I faced school as earnestly as I could, but I was not happy. When my first report card came, the teacher had remarked in it, “Jimmy should smile more. He’s so serious.”
What in the hell happened?
Maybe I wasn’t quite emotionally ready for school. Perhaps my parents inadvertently or unintentionally squashed those parts of my personality that they couldn’t handle; psychologists say it happens to many children. Perhaps I was just depressed. Who knows; I can’t reach those memories.

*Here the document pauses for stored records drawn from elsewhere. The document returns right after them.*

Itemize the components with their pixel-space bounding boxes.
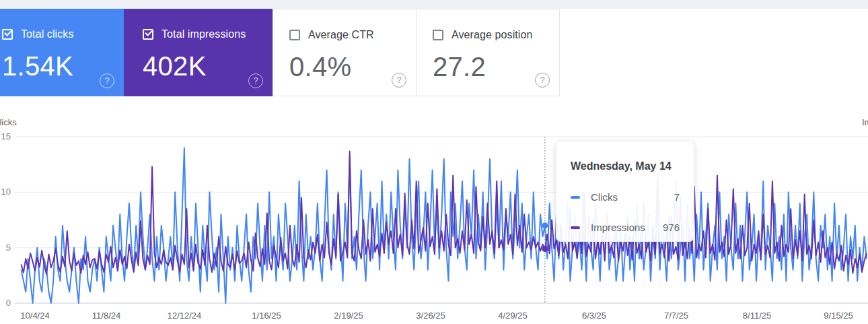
x-axis-tick-label: 3/26/25	[416, 311, 445, 321]
metric-card-total-clicks[interactable]: Total clicks 1.54K ?	[0, 9, 124, 96]
tooltip-series-label: Impressions	[591, 222, 645, 233]
performance-line-chart[interactable]: Clicks Impressions 151050 10/4/2411/8/24…	[0, 101, 868, 324]
metric-card-total-impressions[interactable]: Total impressions 402K ?	[124, 9, 273, 96]
metric-card-label: Total impressions	[161, 28, 246, 40]
x-axis-tick-label: 1/16/25	[252, 311, 281, 321]
checkbox-unchecked-icon[interactable]	[433, 30, 443, 40]
search-console-performance-page: Total clicks 1.54K ? Total impressions 4…	[0, 0, 868, 324]
tooltip-date-title: Wednesday, May 14	[571, 160, 680, 172]
x-axis-tick-label: 11/8/24	[92, 311, 120, 321]
chart-tooltip: Wednesday, May 14 Clicks 7 Impressions 9…	[556, 141, 694, 242]
tooltip-row-impressions: Impressions 976	[571, 222, 680, 233]
x-axis-tick-label: 7/7/25	[664, 311, 688, 321]
x-axis-tick-label: 6/3/25	[582, 311, 606, 321]
checkbox-checked-icon[interactable]	[2, 29, 13, 40]
metric-card-average-position[interactable]: Average position 27.2 ?	[416, 9, 560, 96]
y-axis-tick-label: 5	[0, 242, 11, 253]
clicks-hover-dot	[542, 222, 548, 228]
tooltip-series-value: 7	[674, 191, 680, 203]
metric-card-label: Average CTR	[308, 29, 374, 41]
help-icon[interactable]: ?	[392, 73, 406, 88]
help-icon[interactable]: ?	[248, 73, 263, 88]
x-axis-tick-label: 10/4/24	[20, 311, 49, 321]
impressions-series-swatch-icon	[571, 226, 580, 229]
tooltip-series-value: 976	[663, 222, 680, 233]
impressions-hover-dot	[542, 246, 548, 252]
y-axis-tick-label: 0	[0, 298, 11, 308]
help-icon[interactable]: ?	[100, 73, 114, 88]
checkbox-unchecked-icon[interactable]	[289, 30, 300, 40]
y-axis-tick-label: 10	[0, 187, 11, 197]
x-axis-tick-label: 4/29/25	[498, 311, 527, 321]
x-axis-tick-label: 12/12/24	[168, 311, 202, 321]
clicks-series-swatch-icon	[571, 196, 580, 199]
checkbox-checked-icon[interactable]	[143, 29, 153, 40]
clicks-line	[22, 148, 867, 304]
x-axis-tick-label: 9/15/25	[824, 311, 853, 321]
tooltip-row-clicks: Clicks 7	[571, 191, 680, 203]
y-axis-tick-label: 15	[0, 131, 11, 141]
x-axis-tick-label: 2/19/25	[334, 311, 363, 321]
x-axis-tick-label: 8/11/25	[743, 311, 771, 321]
help-icon[interactable]: ?	[535, 73, 550, 88]
metric-card-label: Total clicks	[21, 28, 74, 40]
page-background-strip	[0, 0, 868, 9]
metric-card-average-ctr[interactable]: Average CTR 0.4% ?	[273, 9, 417, 96]
metric-card-label: Average position	[451, 29, 533, 41]
chart-plot-svg	[0, 101, 868, 324]
tooltip-series-label: Clicks	[591, 191, 618, 203]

A clue came when I was 16. I was selected to spend a summer in Germany on an Indiana University exchange program where I would deepen my German language skills. Even though my family always lived on a tight budget, my father stunned me by making the funds appear to send me on this trip. After my plane landed, it took me a couple weeks to let my hair down and find my groove, but once I did I had the time of my life. I made some friends, lived with a nice family, studied German language and culture intensely, and traveled around Germany. I walked 539 steps to the top of the Cologne Cathedral. I drank beer in a little pub in Duesseldorf with a crusty but amused barkeep who explained the secret of the beer coaster and why you never turn it over. I got lost in West Berlin with a friend and spent an evening wandering streets to find our way back to the hostel. I touched the Wall and heard the stories of many who died trying to cross from east to west. I toured a prison where Nazi political enemies were hanged. I stood on the ground where Christian writer Thomas a Kempis lived. I took a slow boat down the Rhine River and saw the Lorelei. I swam at a pool where clothing was optional from the waist up for everybody. I drank beer with East German teenagers and found that our differing political ideologies mattered not at all compared to our common desires for girlfriends, cars, and beer. It was heady stuff that produced a natural high, but I also was given the freedom and trust to handle myself over there. It let more of the real me come out — and so joy returned. But when I came home, I experienced more than the natural letdown from such a wonderful trip — I found that the world to which I returned didn’t fit the joyful Jim; instead, it was shaped for the serious Jim. With sadness and resentment, I put joyful Jim away, and then the black curtain fell on my first major depression, which did not lift for months.
20 years or more ago popular psychology started talking about how everybody needs to get in touch with their inner child. I thought, “Oh, gag,” then, and I think, “Oh, gag,” now. But as I’ve worked over the years on my various issues, joyous Jimmy kept appearing and asking for an audience to air his grievances for being put away for more than a quarter century. As I have listened to him, he has slowly been returning to his place within me. My, um, inner child is back! But I also find that the serious Jim isn’t going anywhere. They are both parts of me. Maybe the inner-child crowd really means to say that without being all of who we are, which means bringing back all the parts of us we put away when we were little, we will always struggle to find wholeness, contentment, and peace.